In the broader sense of regional engagement, the US will continue to have vital interests in Central Asia so long as corrupt societies create havens for Islamic Radicalism. The modern world can no longer afford an Empire of any sort, and yet another one from Central Asia will bring a death toll to the planet that is horrific beyond all recounting. India and Pakistan are well agreed that they prefer to screw each other up over Kasmir without outside interference - if we are their friends we should RESPECT that and not meddle as we have a full plate. Indeed the best way to end that conflict is by cutting out the criminal money supply from Afghanistan and seeing if the US can help in some COIN operations in the Northwest Frontier Provinces and southeast provinces in Pakistan. Active fighting to remove radicals and separatists will have no end until civil society has been given breathing space and local accommodation between these ethnic populations with the Nation of Pakistan can be performed. This does not require a full constitutional convention, but some formulation of civil organs to address the problems of the different ethnic groups in Pakistan with each other. Many feel that the agreements they made at the founding of Pakistan have not been honored, while others were more than willing to wait out a century holding pattern put in by the British Empire on provisional borders between Afghanistan and Pakistan.

This cannot happen until the Pakistani ISI, its Intelligence Service, stops funding the damned radicals. This is something that can and must be addressed to at the Nation State level as the ISI is the source of much of the unrest in Pakistan, Afghanistan, India and even into the Central Asian Republics. All Nations have need of an Intelligence Arm for the protection of their Nation: any Nation that funds one that not only puts internal but external order between Nations at risk must be asked why they are doing this. Simply put the ISI, as it currently is, must go. There will be no peace in Kasmir until the ISI's activities in funding Radical Islamic groups ceases completely. Any civil society that aims at disrupting its neighbors must be told that doing so will bring the death they are exporting to their own people: and it has already started. The nest of vipers, finding the rough and thick boots of US troops stomping them flat in Afghanistan now slither home to the warmer nest of their paymasters. At this point the ISI can only be seen in the light of destabilizing their own Nation to their own ends, and they no longer care about the blood spilled by those they fund in Pakistan.

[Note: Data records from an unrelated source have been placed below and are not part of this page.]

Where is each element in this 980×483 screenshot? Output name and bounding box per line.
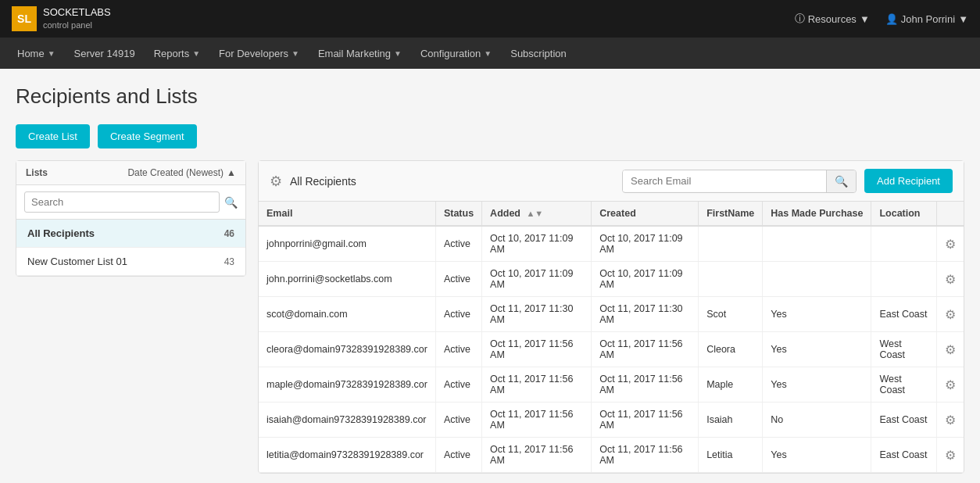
- cell-created: Oct 11, 2017 11:56 AM: [592, 438, 699, 473]
- table-row: johnporrini@gmail.com Active Oct 10, 201…: [259, 226, 964, 262]
- cell-has-made-purchase: [763, 226, 871, 262]
- sidebar-header: Lists Date Created (Newest) ▲: [16, 161, 245, 185]
- nav-home[interactable]: Home ▼: [8, 38, 65, 69]
- col-created: Created: [592, 202, 699, 226]
- home-arrow-icon: ▼: [48, 49, 55, 58]
- cell-location: [871, 226, 937, 262]
- configuration-arrow-icon: ▼: [484, 49, 492, 58]
- cell-status: Active: [435, 297, 481, 332]
- col-location: Location: [871, 202, 937, 226]
- cell-row-actions[interactable]: ⚙: [936, 262, 964, 297]
- recipients-title: ⚙ All Recipients: [270, 173, 356, 190]
- sidebar-search-input[interactable]: [24, 191, 220, 213]
- row-gear-icon[interactable]: ⚙: [945, 308, 956, 321]
- row-gear-icon[interactable]: ⚙: [945, 273, 956, 286]
- top-bar: SL SOCKETLABS control panel ⓘ Resources …: [0, 0, 980, 38]
- cell-firstname: [699, 262, 763, 297]
- row-gear-icon[interactable]: ⚙: [945, 449, 956, 462]
- table-row: letitia@domain97328391928389.cor Active …: [259, 438, 964, 473]
- row-gear-icon[interactable]: ⚙: [945, 238, 956, 251]
- table-row: scot@domain.com Active Oct 11, 2017 11:3…: [259, 297, 964, 332]
- nav-bar: Home ▼ Server 14919 Reports ▼ For Develo…: [0, 38, 980, 69]
- cell-row-actions[interactable]: ⚙: [936, 297, 964, 332]
- cell-created: Oct 11, 2017 11:56 AM: [592, 367, 699, 402]
- cell-firstname: [699, 226, 763, 262]
- cell-added: Oct 11, 2017 11:56 AM: [482, 367, 592, 402]
- cell-row-actions[interactable]: ⚙: [936, 367, 964, 402]
- cell-row-actions[interactable]: ⚙: [936, 226, 964, 262]
- cell-status: Active: [435, 262, 481, 297]
- table-row: maple@domain97328391928389.cor Active Oc…: [259, 367, 964, 402]
- cell-location: West Coast: [871, 367, 937, 402]
- create-segment-button[interactable]: Create Segment: [98, 124, 197, 148]
- recipients-panel: ⚙ All Recipients 🔍 Add Recipient Email S…: [258, 160, 964, 474]
- cell-added: Oct 11, 2017 11:56 AM: [482, 402, 592, 438]
- col-actions: [936, 202, 964, 226]
- row-gear-icon[interactable]: ⚙: [945, 413, 956, 427]
- nav-email-marketing[interactable]: Email Marketing ▼: [309, 38, 411, 69]
- cell-email: isaiah@domain97328391928389.cor: [259, 402, 435, 438]
- table-row: isaiah@domain97328391928389.cor Active O…: [259, 402, 964, 438]
- cell-email: john.porrini@socketlabs.com: [259, 262, 435, 297]
- cell-row-actions[interactable]: ⚙: [936, 332, 964, 367]
- cell-status: Active: [435, 438, 481, 473]
- cell-location: East Coast: [871, 402, 937, 438]
- main-layout: Lists Date Created (Newest) ▲ 🔍 All Reci…: [16, 160, 964, 474]
- cell-firstname: Isaiah: [699, 402, 763, 438]
- page-title: Recipients and Lists: [16, 84, 964, 109]
- search-email-button[interactable]: 🔍: [826, 170, 856, 192]
- help-icon: ⓘ: [795, 12, 805, 26]
- user-link[interactable]: 👤 John Porrini ▼: [885, 13, 968, 25]
- cell-added: Oct 11, 2017 11:56 AM: [482, 332, 592, 367]
- actions-row: Create List Create Segment: [16, 124, 964, 148]
- settings-icon[interactable]: ⚙: [270, 173, 282, 190]
- cell-location: East Coast: [871, 438, 937, 473]
- col-status: Status: [435, 202, 481, 226]
- logo: SL SOCKETLABS control panel: [12, 6, 111, 31]
- cell-firstname: Letitia: [699, 438, 763, 473]
- create-list-button[interactable]: Create List: [16, 124, 90, 148]
- cell-added: Oct 10, 2017 11:09 AM: [482, 226, 592, 262]
- nav-configuration[interactable]: Configuration ▼: [411, 38, 501, 69]
- cell-row-actions[interactable]: ⚙: [936, 402, 964, 438]
- recipients-header: ⚙ All Recipients 🔍 Add Recipient: [259, 161, 964, 202]
- sidebar-lists-label: Lists: [26, 167, 48, 178]
- add-recipient-button[interactable]: Add Recipient: [864, 169, 953, 193]
- logo-icon: SL: [12, 6, 37, 31]
- cell-has-made-purchase: Yes: [763, 332, 871, 367]
- top-right-nav: ⓘ Resources ▼ 👤 John Porrini ▼: [795, 12, 968, 26]
- nav-reports[interactable]: Reports ▼: [145, 38, 209, 69]
- cell-created: Oct 11, 2017 11:56 AM: [592, 402, 699, 438]
- header-right: 🔍 Add Recipient: [622, 169, 953, 193]
- sidebar-item-new-customer-list[interactable]: New Customer List 01 43: [16, 248, 245, 276]
- cell-has-made-purchase: No: [763, 402, 871, 438]
- cell-created: Oct 11, 2017 11:56 AM: [592, 332, 699, 367]
- sidebar-search-icon: 🔍: [224, 196, 238, 209]
- logo-text: SOCKETLABS control panel: [43, 6, 111, 30]
- cell-created: Oct 11, 2017 11:30 AM: [592, 297, 699, 332]
- sidebar-item-name: All Recipients: [27, 227, 95, 239]
- cell-location: East Coast: [871, 297, 937, 332]
- cell-status: Active: [435, 402, 481, 438]
- col-firstname: FirstName: [699, 202, 763, 226]
- search-email-input[interactable]: [623, 170, 826, 191]
- row-gear-icon[interactable]: ⚙: [945, 343, 956, 356]
- sidebar-item-count: 46: [224, 228, 234, 239]
- cell-added: Oct 11, 2017 11:30 AM: [482, 297, 592, 332]
- developers-arrow-icon: ▼: [291, 49, 299, 58]
- sidebar-sort[interactable]: Date Created (Newest) ▲: [127, 167, 236, 178]
- nav-developers[interactable]: For Developers ▼: [209, 38, 309, 69]
- row-gear-icon[interactable]: ⚙: [945, 378, 956, 392]
- sidebar-item-all-recipients[interactable]: All Recipients 46: [16, 220, 245, 248]
- cell-row-actions[interactable]: ⚙: [936, 438, 964, 473]
- table-row: john.porrini@socketlabs.com Active Oct 1…: [259, 262, 964, 297]
- nav-server[interactable]: Server 14919: [65, 38, 145, 69]
- cell-added: Oct 11, 2017 11:56 AM: [482, 438, 592, 473]
- sidebar-search-container: 🔍: [16, 185, 245, 220]
- col-added[interactable]: Added ▲▼: [482, 202, 592, 226]
- user-arrow-icon: ▼: [958, 13, 968, 25]
- resources-link[interactable]: ⓘ Resources ▼: [795, 12, 870, 26]
- cell-created: Oct 10, 2017 11:09 AM: [592, 226, 699, 262]
- sidebar-item-name: New Customer List 01: [27, 256, 127, 267]
- nav-subscription[interactable]: Subscription: [501, 38, 576, 69]
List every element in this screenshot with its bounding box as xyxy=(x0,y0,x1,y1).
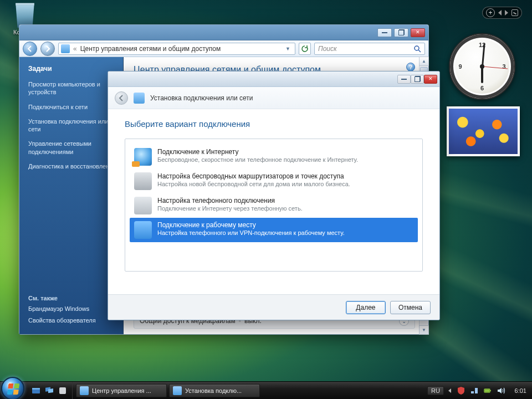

Iran is a tough case to deal with and yet, if we work with Turkmenistan in a cross-asian route for supply, the US will then have an entire suite of friendly Nations encircling Iran. Iraq, Turkey, Azerbaijan, Turkmenistan and Afghanistan will only leave Pakistan as the last great outlet for Iranian exploits and they are already facing problems from the local Balochs in the East of Iran who feel they got a 'raw deal' in both Iran and Pakistan. To this day Iran has problems with Baloch separatists and the underground independence groups have demonstrate high levels of competence and expertise in their terror attacks in Iran.

By shifting through Turkmenistan the US can slowly erode Russian influence in the region and help to stabilize that realm of Republics that would help us in getting a supply route to Afghanistan. Perhaps we could call it the 'Modern Silk Road' and open up some venues for increased civilian traffic through these routes to get better export markets for the Central Asian States. These Republics are not lacking in trade goods, but they do lack the modern transportation and means to get them to a global market. A long-term strategy of opening up a conduit for US supplies will, of necessity, start to build the infrastructure necessary to address the poverty in Central Asia due to their lack of markets. By opening up a non-authoritarian route for market goods, that is to say not going through Russia, China, Iran or Pakistan, these people will be able to start not only supplying goods to US warfighters (so we don't have to ship it all), but find other venues for their products in the empty trucks and ships going *back* to the Black Sea. Here the opening of trade venues in Georgia, Ukraine, Bulgaria, Romania, Greece, and Turkey will enrich the entire region as these 'exotic' goods move from luxuries to items finding their place in the global market. Indeed, America should welcome this opportunity to start laying the infrastructure for the 21st century of trade in the world: built of necessity to become the first pathways to the spread of market based economics in some of the most deprived areas of the planet in Central Asia.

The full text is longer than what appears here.